Regret is like a spider with hairy legs, or grape-flavored soda. You wish it would go away, sure, but more than that—
You wish it just didn’t exist.
At a book signing not long ago, I heard Dave Bruno talk about his year-long project to live with just a hundred belongings.
Dave wrote a book called “The 100 Thing Challenge,” so people ask him all kinds of questions about how many pairs of socks he owns and whether individual books count as “things,” and what to do with the giant pile of Frisbees the dog keeps bringing home. (I might be imagining the one about the Frisbees.)
Listening to those questions, you’d think we all want to try out new paths that might bring us joy—but we want to know the exact right way to do it first. We don’t want to make mistakes.
We don’t want to learn the hard way.
And yet… no one else knows what’s ahead on your path. If you want to go anywhere at all, you’re going to have to face the fear that says, what if I try, and this doesn’t go the way I hope it will? What if I regret this decision?
When someone asked if there was anything he wished he hadn’t gotten rid of, Dave said something kind of surprising.
He said yes, there are things he regrets giving away—and that’s okay.
That’s what he said, that it’s okay to feel that regret. You don’t always have to avoid it. It’s just a feeling.
It’s okay to feel regret.
It’s okay to wish things had gone differently.

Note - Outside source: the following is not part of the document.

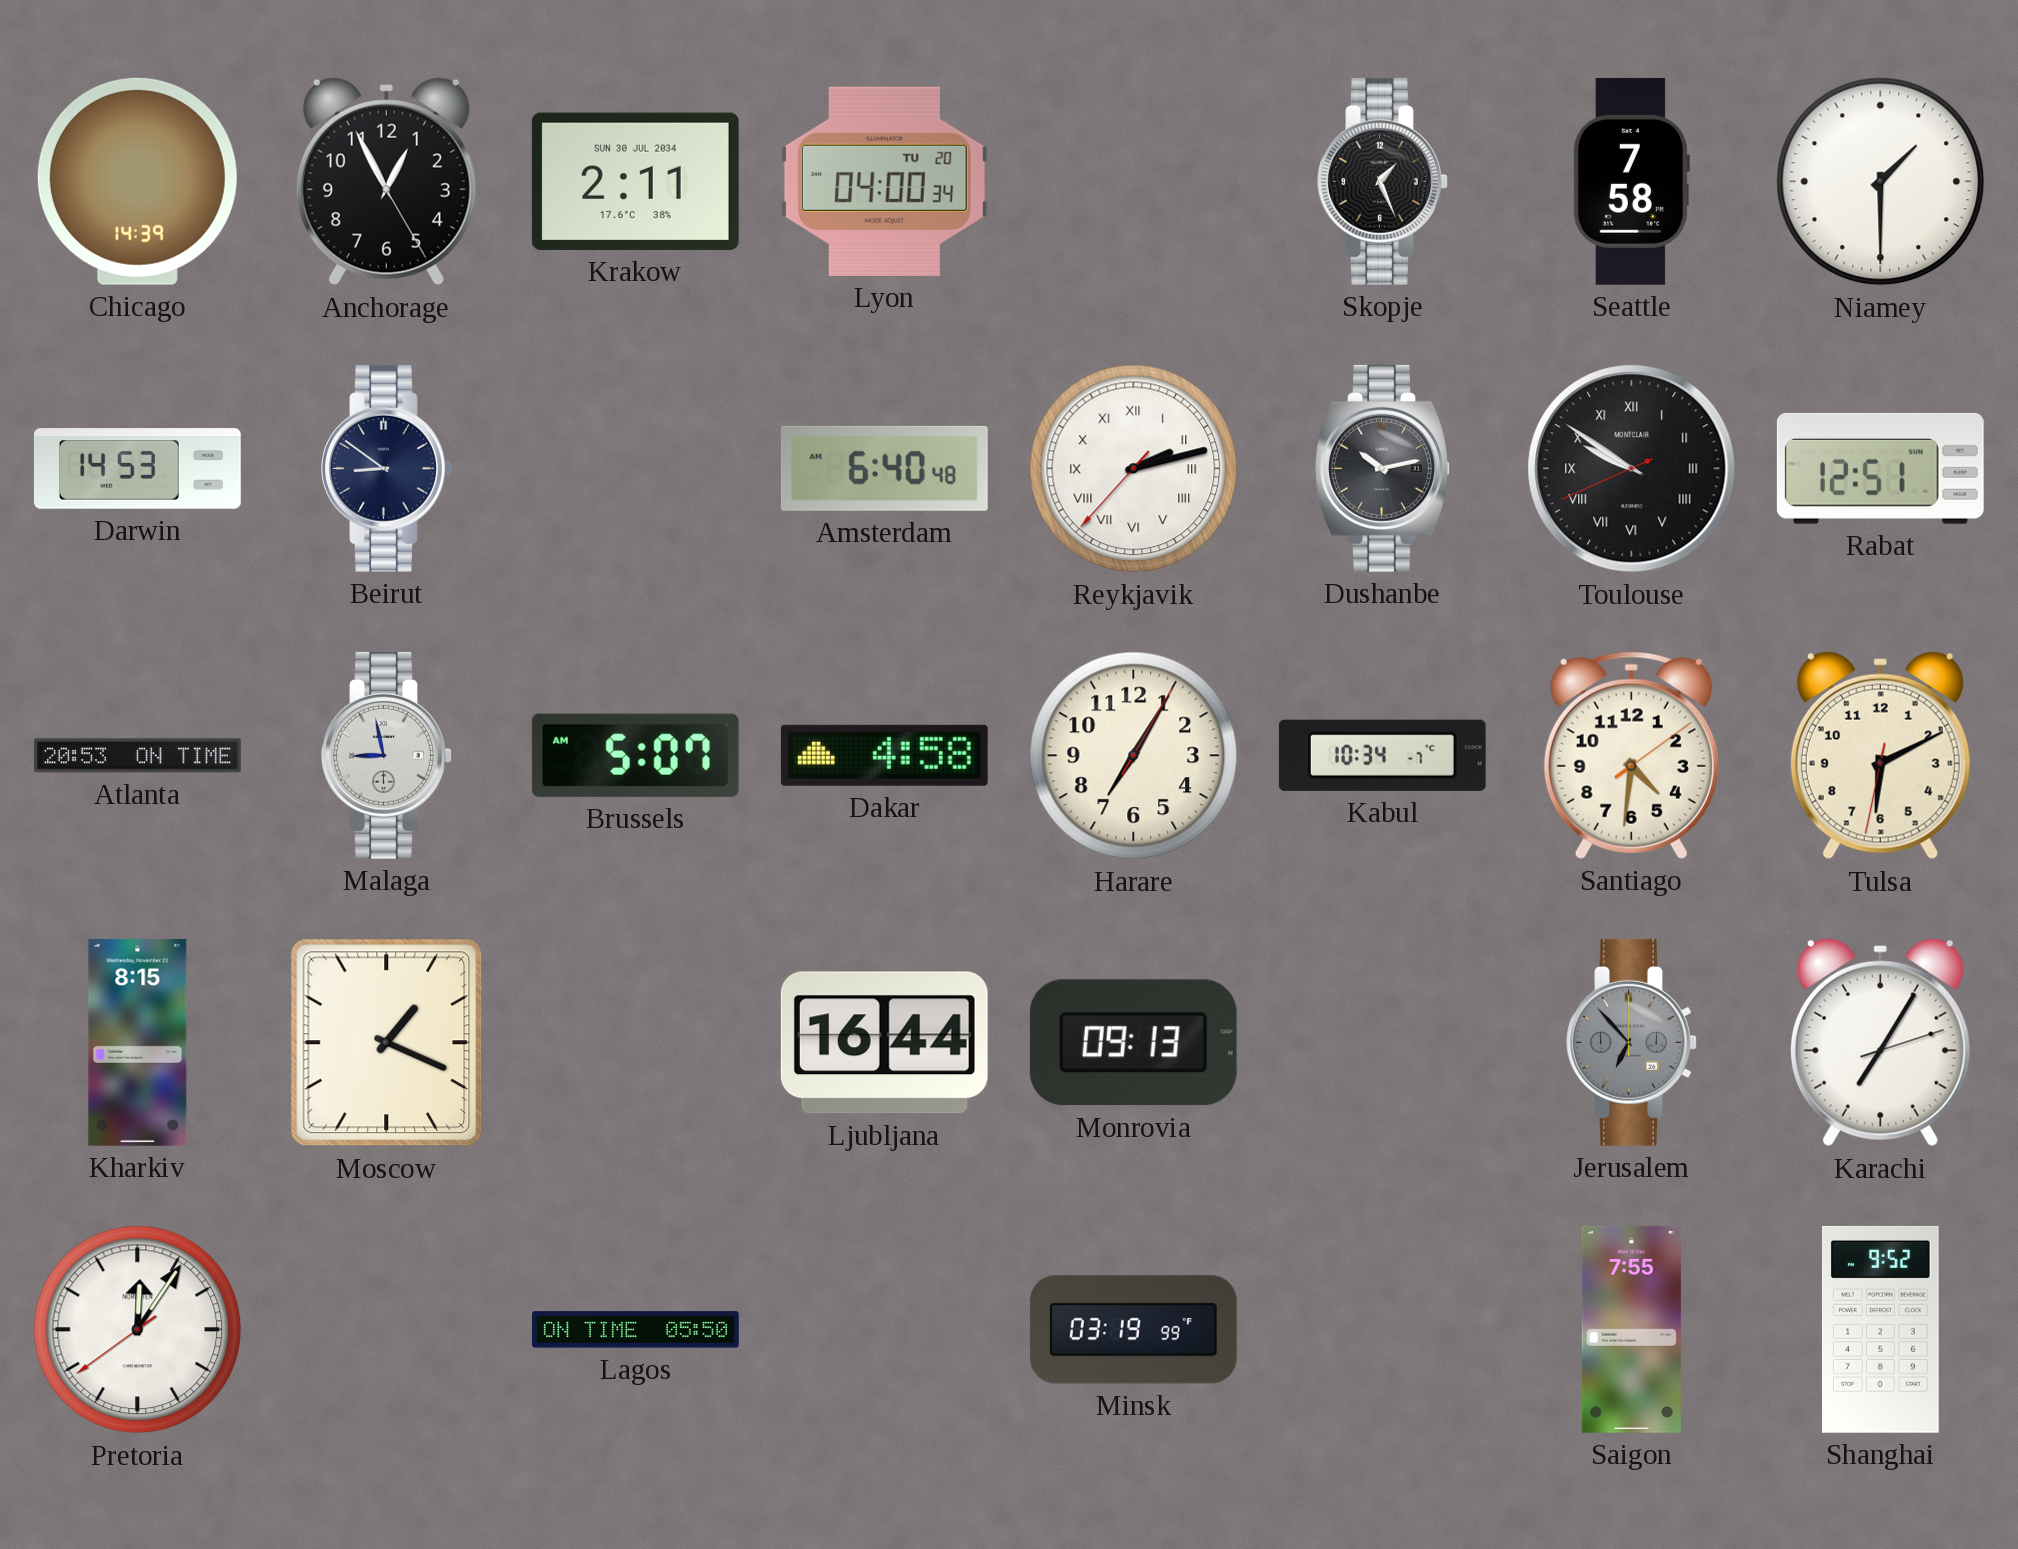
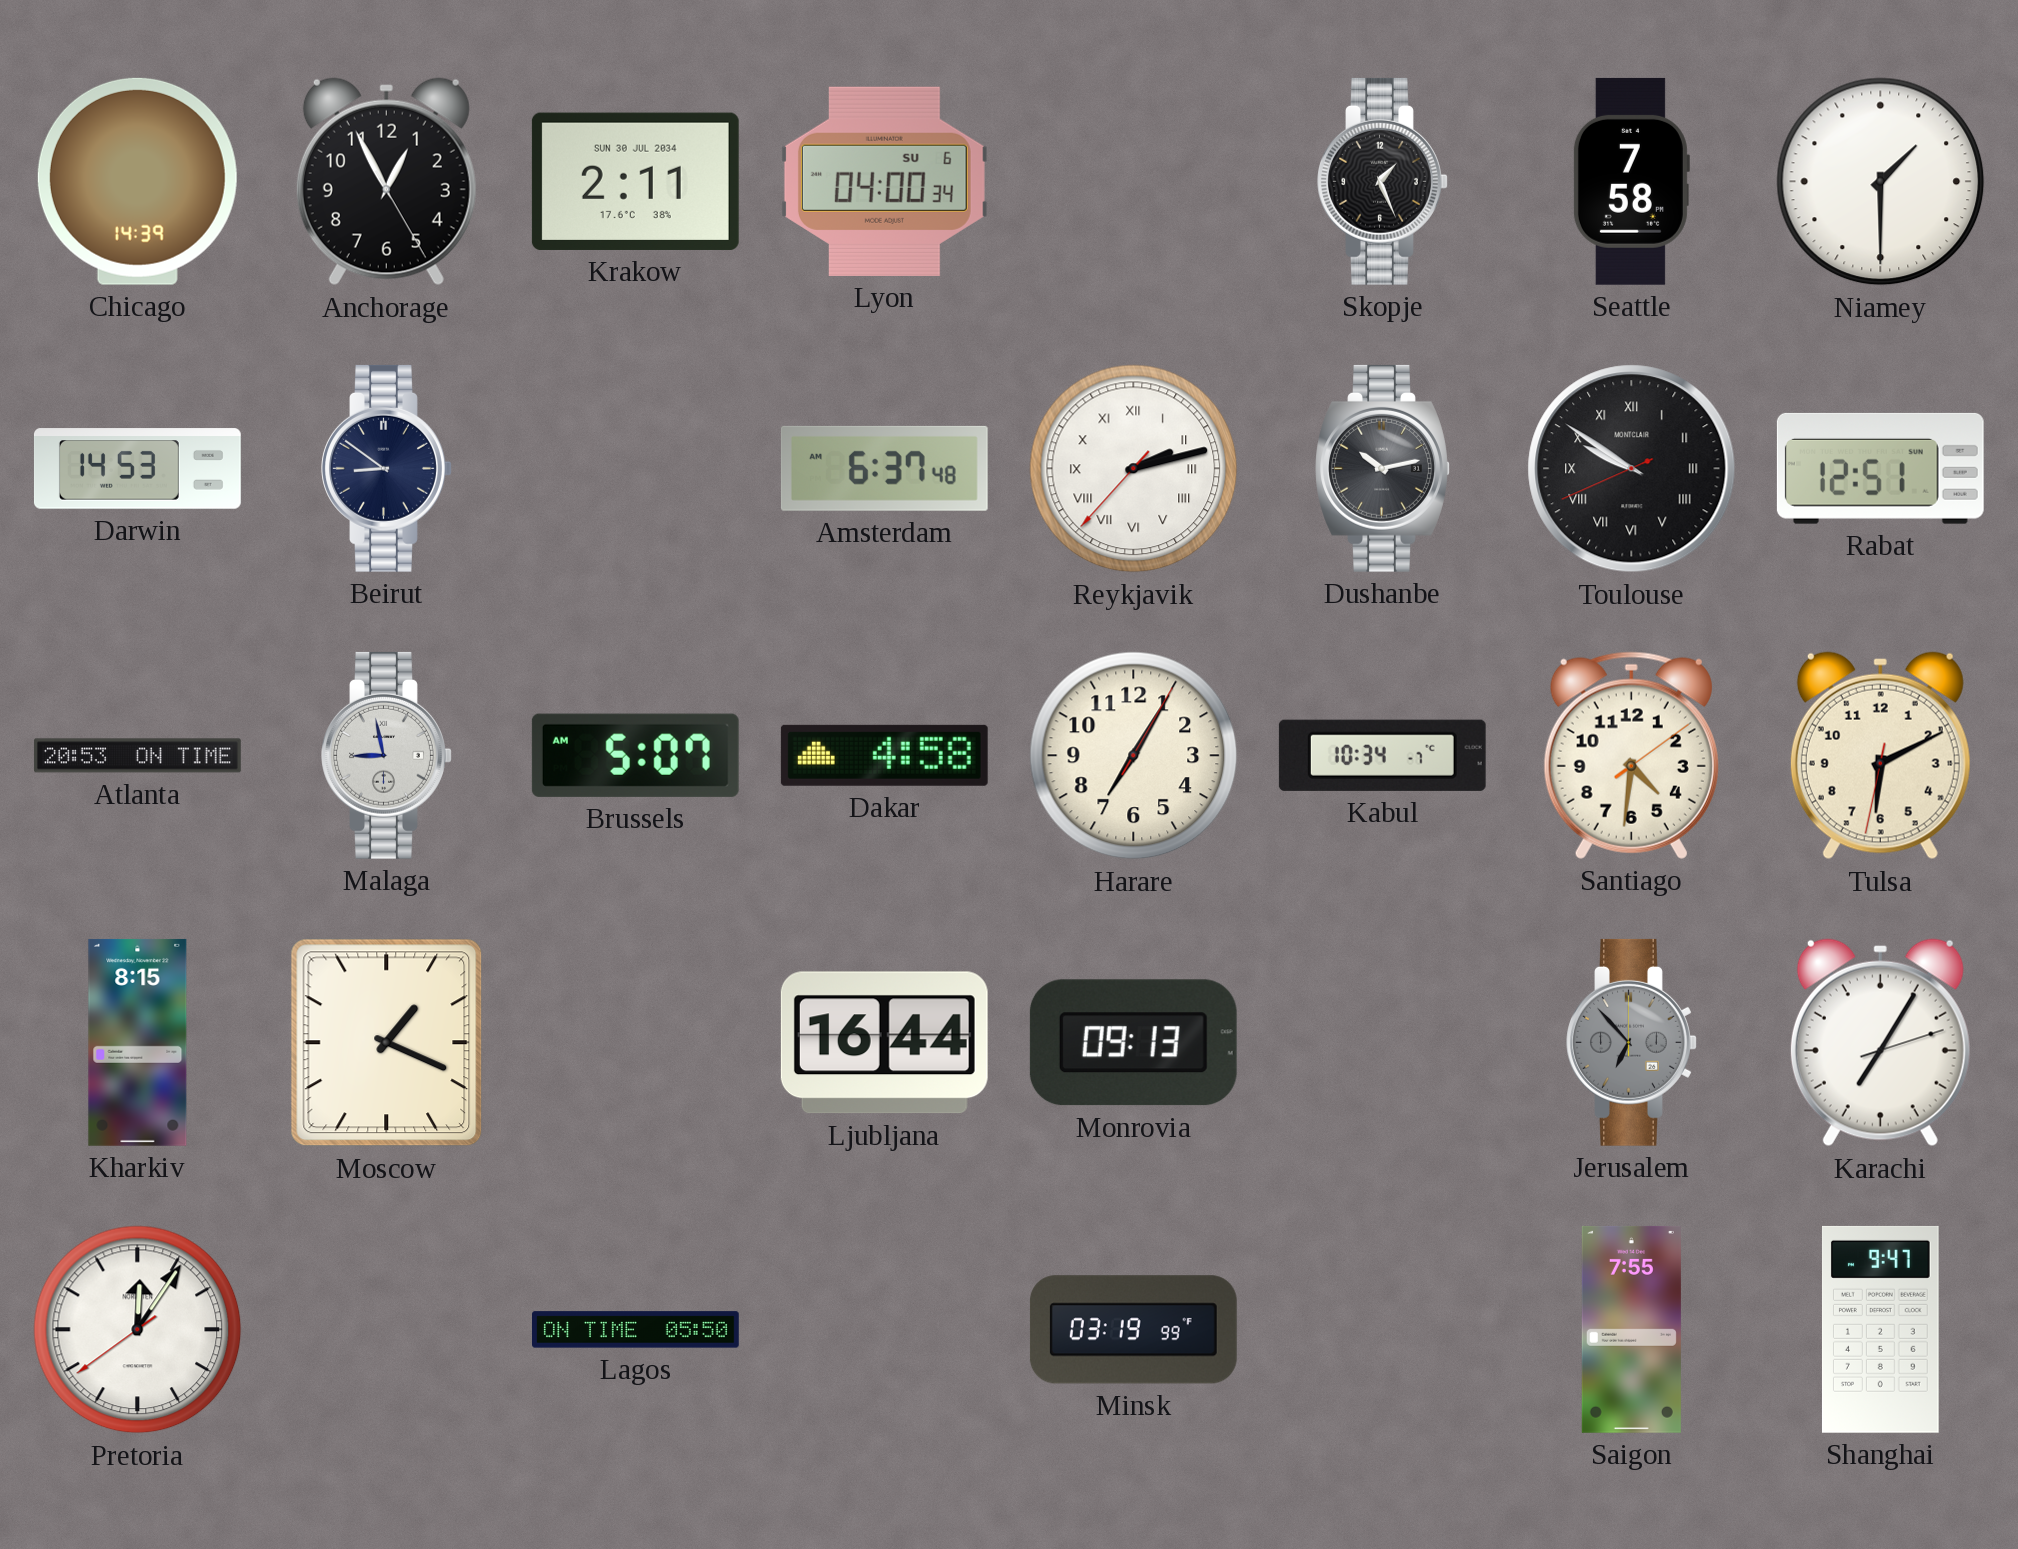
Lyon date: TU 20 -> SU 6
Amsterdam: 6:40 -> 6:37
Shanghai: 9:52 -> 9:47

It’s okay to feel your feelings.
What if, instead of trying to skip half our feelings, we tried to listen to them all? Those feelings have things to teach us. They’re all in our toolbox for a reason. They all color our experience, and nobody wants to color with half a box of crayons.
A full human experience includes a full range of emotion.
We can listen and ask questions:
What’s going on here? What is this feeling trying to tell me? Am I listening? Are there changes I should make?
Instead of getting stuck trying to make perfect choices that we’ll never regret, we can do the best we can with what we know.
Because even if things don’t work out, you aren’t going to sit with that feeling forever.
Every living thing grows and changes—out of despair, and into acceptance. Our of regret, and into understanding.
Out of mourning, into dancing.
And then, if you are me, out of dancing and probably into a sprained ankle, and maybe some mild regret. But that will pass, too.
And I can practice listening to it in the meantime.